The Xbox 360 Debacle
This is kind of old news, but I just have to plug it: VentureBeat has an incredible article detailing the problems with the inception of the Xbox 360 that has led to the now infamous red ring of death problem (i.e. its high defect rate). If you bought a launch console then your odds were better than flipping a coin and getting heads that your console would break: 68%. It's a long but fascinating read, and what it boils down is that Microsoft made several compromises in creating the console in being the first to market. Was it worth it? We don't really know. We know that the $1 billion they had to pay to replace defective consoles was more than a couple of things, like the savings in creating their own GPU rather than buying it from someone else and in turn causing some issues. It's kind of a hidden scandal when you really think about it, but did it strategically give Microsoft a foothold that they would've been screwed without? After all, they were facing off a technologically superior console in the PS3, and its launch kind of flopped compared to the Xbox 360 launch. To date there are more Xbox 360s in households than PS3s, but which console is really better and who will go down in the books as getting second place compared to the Wii? I don't think we really know yet, but I imagine that it'll be the Xbox 360 (though I personally like the PS3 better for the Blu-ray player, LittleBigPlanet, and Metal Gear Solid 4). Of course, the Blu-ray market isn't looking too great. I'm happy with my Kill Bill on Blu-ray! I agree that the higher prices for Blu-ray movies aren't always warranted though.
Quick Last Notes
Ok, it's past 1 and I have to get up in like 6 hours, I have to wrap things up here:
Gizmodo has a funny list of great gadgets to have for shady hotel rooms. It's just fun to look at.

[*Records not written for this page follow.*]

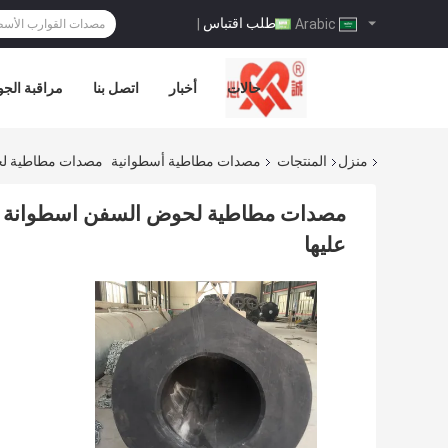
طلب اقتباس
|
Arabic
حالات
أخبار
اتصل بنا
مراقبة الجو
منزل
المنتجات
مصدات مطاطية أسطوانية
مصدات مطاطية لحوض السف
عليها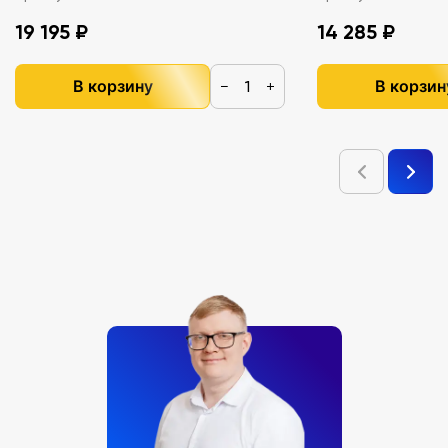
19 195 ₽
14 285 ₽
В корзину
В корзин
−
+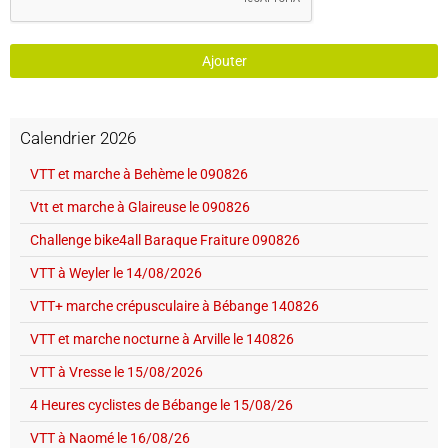
Ajouter
Calendrier 2026
VTT et marche à Behème le 090826
Vtt et marche à Glaireuse le 090826
Challenge bike4all Baraque Fraiture 090826
VTT à Weyler le 14/08/2026
VTT+ marche crépusculaire à Bébange 140826
VTT et marche nocturne à Arville le 140826
VTT à Vresse le 15/08/2026
4 Heures cyclistes de Bébange le 15/08/26
VTT à Naomé le 16/08/26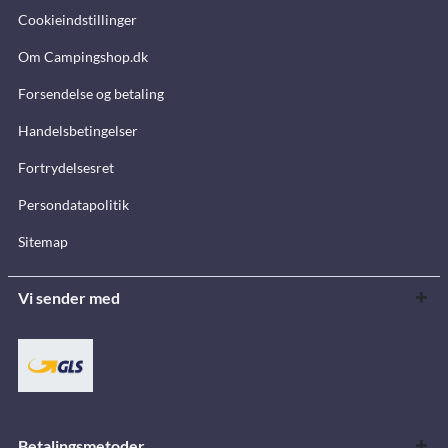
Cookieindstillinger
Om Campingshop.dk
Forsendelse og betaling
Handelsbetingelser
Fortrydelsesret
Persondatapolitik
Sitemap
Vi sender med
Betalingsmetoder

eBay is no longer going to accept any forms of payment except for PayPal, aside from big ticket items like cars. There has been a lot of doubt over the years cast over the security of PayPal, and it eBay's roots are in taking money order and checks. I think people really just aren't going to be happy with this level of control being taken away from them, ultimately, rather than the fact that it's PayPal that they have to use. So much for eBay being a big rival to Amazon! This is just one part of a laundry list of things not going well for them in the past few months.
Popular Science has a surprisingly terse article about how computers will get faster via electron spin, graphene sheets, and a better form of memory storage known as memristors. It's a neat read.
I finally got a LittleBigPlanet beta code so I'll likely be posting my thoughts on the game later this week. For your chance to win a code, you may want to tune into X-play tomorrow night. Until then, stay out of trouble everyone!